We are left to grieve the marriage. We grieve for a husband that never existed. In the beginning while going through this grief you will miss your husband, even if he was unkind. You will miss your home, miss your family, miss your life. Many gay husbands move on without ever admitting they are gay. Some move on into new marriages with women. This will bring up more doubt about yourself and why the marriage did not work out with you. Still struggling with self doubt, you have to know his new relationship is based on a lie, the same as in your marriage. The outcome of this new relationship will not work out any better. Another life ruined, another life destroyed. One day she will join the ranks of the straight wives club. Then you wonder if you should warn her. I can’t answer this one. It is up to each individual. I can only say I wish someone would have warned me.

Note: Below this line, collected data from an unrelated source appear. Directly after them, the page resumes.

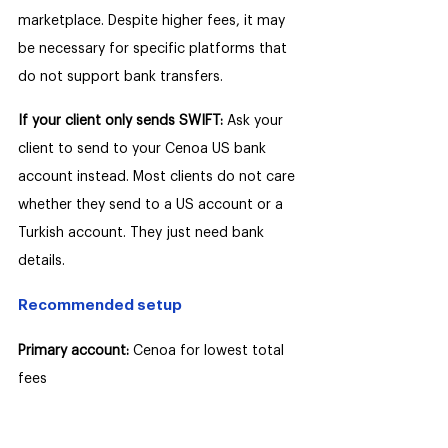
marketplace. Despite higher fees, it may 
be necessary for specific platforms that 
do not support bank transfers.
If your client only sends SWIFT: 
Ask your 
client to send to your Cenoa US bank 
account instead. Most clients do not care 
whether they send to a US account or a 
Turkish account. They just need bank 
details.
Recommended setup
Primary account:
 Cenoa for lowest total 
fees
Secondary account: 
Payoneer for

Many question how long it will take to get over this and finally move on. I have read to give yourself a year for every five years you were married. There is no time limit on grief. Everyone is different. Life situations are different. I can tell you how it has been for me. I was married twenty two years and this January 2016 will mark the four year anniversary of my departure from the marriage. Today I celebrate a new anniversary. As my divorce became final I thought oh give me a year and I will be passed this. Then two years passed, no I was not through the pain of it all. Then one day out of the clear blue I realized I did not care anymore. I did not care if he was with a man or a woman. I no longer needed a confession, or an apology from him. We all come out of this. I would rather live in truth no matter how painful it is to know, understand, and come to terms with. I think it depends on your situation if he admitted he is gay, I think it gives closure, but then you see him move on with a man. If you have children, you still have to see him. Women with children not only hurt for themselves, they hurt for their children too. I think women with children suffer the most. I have grown children, but they are not by my gay ex-husband. My ex-husband and I have not seen or spoken to each other in over three years.
I have read to give yourself a year before dating again. I agree with this and highly recommend it. There are many things I had to learn about myself in this process. Why did I marry a gay man? Why did I marry two abusive men? Why did I seem to attract a certain type? Take this time to learn about yourself. I also found reading and writing helpful. It helped me process the pain. Keep a journal. Learn to love and care for yourself. Many of us straight wives are care givers by nature, we tend to put the needs of others ahead of our own. We can no longer afford to do this. I believe we all move past the pain, coming out of this with a better awareness about ourselves, and what is important in our lives.
There are no set rules on grief. Give yourself all the time you need. Don’t compare your progress to another persons, because every situation is different. I believe these divorces take longer to heal from because of the betrayal and in many cases abuse. This is not a typical divorce where two people grew apart, or could not get along. Join a support group. These women understand like no one else can. They help you work through all the unanswered questions. Most of all be kind and patient with yourself. Know you are not alone.